Energy Consumers First Says Merger Should Offer More to Ratepayers

Dec 21, 2010, 13:10 ET from Energy Consumers First

INDIANA, Pa., Dec. 21, 2010 /PRNewswire/ -- Electric choice advocates yesterday expressed disappointment that a state administrative law judge has voiced support for the merger of First Energy and Allegheny Power without fully facilitating the design of competitive markets that would result in an estimated $1 billion in consumer rebates.

"The ALJ said the only test he could apply was 'does this merger make things worse for consumers' rather than 'how can we use the leverage of a merger proceeding to improve things for consumers,'" said Barbara Hafer, honorary chair of Energy Consumers First (ECF).

In a ruling issued earlier Monday, an administrative law judge recommended that the Pennsylvania Public Utility Commission (PAPUC) to allow the merger to move forward as proposed by the two utilities.  Several competitive electricity suppliers have petitioned the PUC to condition the merger on a reform of the state's "default electricity provider" program which allows electric supply companies affiliated with distribution companies to provide electricity to consumers who do not actively seek a competitive source of electricity.  Critics contend the "utility supplied" program results in four out of five households opting out of electric choice.

"The administrative law judge has passed up an excellent opportunity to bring real competition to the First Energy marketplace by enabling two or three or maybe even more companies to bid on the right to provide electricity to blocks of 10,000 or 50,000 or 100,000 customers," said Hafer, a former state Treasurer and Auditor General. "Even better, the proceeds of the auction would be divided among the consumers and would amount to an immediate rebate of $150 to $500 per household along with lower rates per kilowatt hour."

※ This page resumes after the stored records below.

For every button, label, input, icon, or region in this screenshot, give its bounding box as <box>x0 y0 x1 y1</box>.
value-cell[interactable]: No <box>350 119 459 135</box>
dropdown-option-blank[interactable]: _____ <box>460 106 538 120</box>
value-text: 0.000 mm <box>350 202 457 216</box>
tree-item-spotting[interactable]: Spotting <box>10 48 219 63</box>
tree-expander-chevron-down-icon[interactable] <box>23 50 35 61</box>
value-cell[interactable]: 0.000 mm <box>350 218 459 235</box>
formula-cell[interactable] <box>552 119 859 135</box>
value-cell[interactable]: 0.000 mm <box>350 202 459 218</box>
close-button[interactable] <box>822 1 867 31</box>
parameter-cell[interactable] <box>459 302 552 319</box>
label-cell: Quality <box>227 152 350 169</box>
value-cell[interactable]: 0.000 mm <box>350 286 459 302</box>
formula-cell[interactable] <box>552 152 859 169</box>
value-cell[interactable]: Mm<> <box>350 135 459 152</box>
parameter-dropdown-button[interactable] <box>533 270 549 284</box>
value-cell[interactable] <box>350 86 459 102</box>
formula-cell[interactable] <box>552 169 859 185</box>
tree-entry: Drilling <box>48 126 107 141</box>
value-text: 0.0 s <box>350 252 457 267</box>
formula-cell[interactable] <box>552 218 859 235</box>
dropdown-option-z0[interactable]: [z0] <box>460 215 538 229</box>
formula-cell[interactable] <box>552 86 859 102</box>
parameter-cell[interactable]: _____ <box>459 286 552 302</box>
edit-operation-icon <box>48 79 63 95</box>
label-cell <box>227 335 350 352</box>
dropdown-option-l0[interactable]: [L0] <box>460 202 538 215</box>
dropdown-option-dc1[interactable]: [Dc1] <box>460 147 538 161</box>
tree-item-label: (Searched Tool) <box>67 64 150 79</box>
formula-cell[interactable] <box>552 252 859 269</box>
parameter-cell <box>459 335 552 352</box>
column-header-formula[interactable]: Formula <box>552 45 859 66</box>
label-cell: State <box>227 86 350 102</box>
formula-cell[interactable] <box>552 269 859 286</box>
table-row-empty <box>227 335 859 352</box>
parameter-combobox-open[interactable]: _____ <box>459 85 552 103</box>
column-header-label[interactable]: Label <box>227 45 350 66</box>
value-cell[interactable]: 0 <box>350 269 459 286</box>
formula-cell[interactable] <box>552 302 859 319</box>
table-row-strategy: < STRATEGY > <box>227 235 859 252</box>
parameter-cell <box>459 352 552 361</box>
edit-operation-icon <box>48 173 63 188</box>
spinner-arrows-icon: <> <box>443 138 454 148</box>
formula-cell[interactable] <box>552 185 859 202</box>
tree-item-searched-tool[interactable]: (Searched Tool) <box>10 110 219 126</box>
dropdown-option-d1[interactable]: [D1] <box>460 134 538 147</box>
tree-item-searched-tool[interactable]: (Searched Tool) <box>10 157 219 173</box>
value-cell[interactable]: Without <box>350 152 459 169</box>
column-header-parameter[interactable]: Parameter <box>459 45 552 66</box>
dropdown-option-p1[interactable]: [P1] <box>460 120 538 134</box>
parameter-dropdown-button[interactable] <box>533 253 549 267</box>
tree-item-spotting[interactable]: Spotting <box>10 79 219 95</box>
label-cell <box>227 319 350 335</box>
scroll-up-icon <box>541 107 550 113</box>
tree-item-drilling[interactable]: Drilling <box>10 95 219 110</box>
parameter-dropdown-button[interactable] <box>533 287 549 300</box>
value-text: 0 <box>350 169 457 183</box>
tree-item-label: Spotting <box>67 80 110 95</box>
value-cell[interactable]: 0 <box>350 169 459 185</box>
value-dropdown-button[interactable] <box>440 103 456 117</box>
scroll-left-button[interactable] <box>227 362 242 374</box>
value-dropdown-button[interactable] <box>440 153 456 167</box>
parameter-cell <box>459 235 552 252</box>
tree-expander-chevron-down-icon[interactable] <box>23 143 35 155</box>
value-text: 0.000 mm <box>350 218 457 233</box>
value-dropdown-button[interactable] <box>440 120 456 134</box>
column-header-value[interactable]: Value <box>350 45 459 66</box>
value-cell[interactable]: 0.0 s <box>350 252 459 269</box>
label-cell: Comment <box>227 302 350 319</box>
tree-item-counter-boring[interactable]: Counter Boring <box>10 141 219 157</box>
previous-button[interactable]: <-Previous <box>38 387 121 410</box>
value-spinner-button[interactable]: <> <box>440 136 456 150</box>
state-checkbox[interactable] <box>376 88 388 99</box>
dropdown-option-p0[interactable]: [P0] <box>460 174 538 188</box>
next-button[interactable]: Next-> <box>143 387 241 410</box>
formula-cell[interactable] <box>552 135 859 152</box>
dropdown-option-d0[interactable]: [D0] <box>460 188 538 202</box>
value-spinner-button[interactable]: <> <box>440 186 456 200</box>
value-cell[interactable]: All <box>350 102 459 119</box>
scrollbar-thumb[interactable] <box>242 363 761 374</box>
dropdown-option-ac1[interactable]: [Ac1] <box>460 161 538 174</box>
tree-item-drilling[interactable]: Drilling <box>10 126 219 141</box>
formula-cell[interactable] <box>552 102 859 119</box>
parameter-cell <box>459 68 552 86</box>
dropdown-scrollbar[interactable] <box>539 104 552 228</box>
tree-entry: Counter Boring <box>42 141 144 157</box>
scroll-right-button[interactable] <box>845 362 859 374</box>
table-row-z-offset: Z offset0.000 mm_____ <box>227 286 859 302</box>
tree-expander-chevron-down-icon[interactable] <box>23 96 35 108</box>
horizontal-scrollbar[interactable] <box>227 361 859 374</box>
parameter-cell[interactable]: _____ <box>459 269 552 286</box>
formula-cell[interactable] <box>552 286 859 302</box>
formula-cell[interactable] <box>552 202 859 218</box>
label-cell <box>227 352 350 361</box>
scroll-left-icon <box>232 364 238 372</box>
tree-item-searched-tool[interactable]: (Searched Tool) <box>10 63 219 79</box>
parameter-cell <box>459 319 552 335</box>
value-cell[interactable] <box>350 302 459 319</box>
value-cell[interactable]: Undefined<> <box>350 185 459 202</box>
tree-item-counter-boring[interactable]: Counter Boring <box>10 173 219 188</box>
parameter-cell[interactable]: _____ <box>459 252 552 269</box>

Hafer said real competition, where no electricity supplier accounted for more than 50 percent of the market, would help cap and even lower home energy costs in future years.  "When you have one company controlling 70 or 80 per cent of the market, you still have a de facto monopoly.  The auction and rebate approach in the First Energy/Allegheny service areas – which amount to some 2 million consumers – would be an excellent demonstration of the power of true electric competition," she said.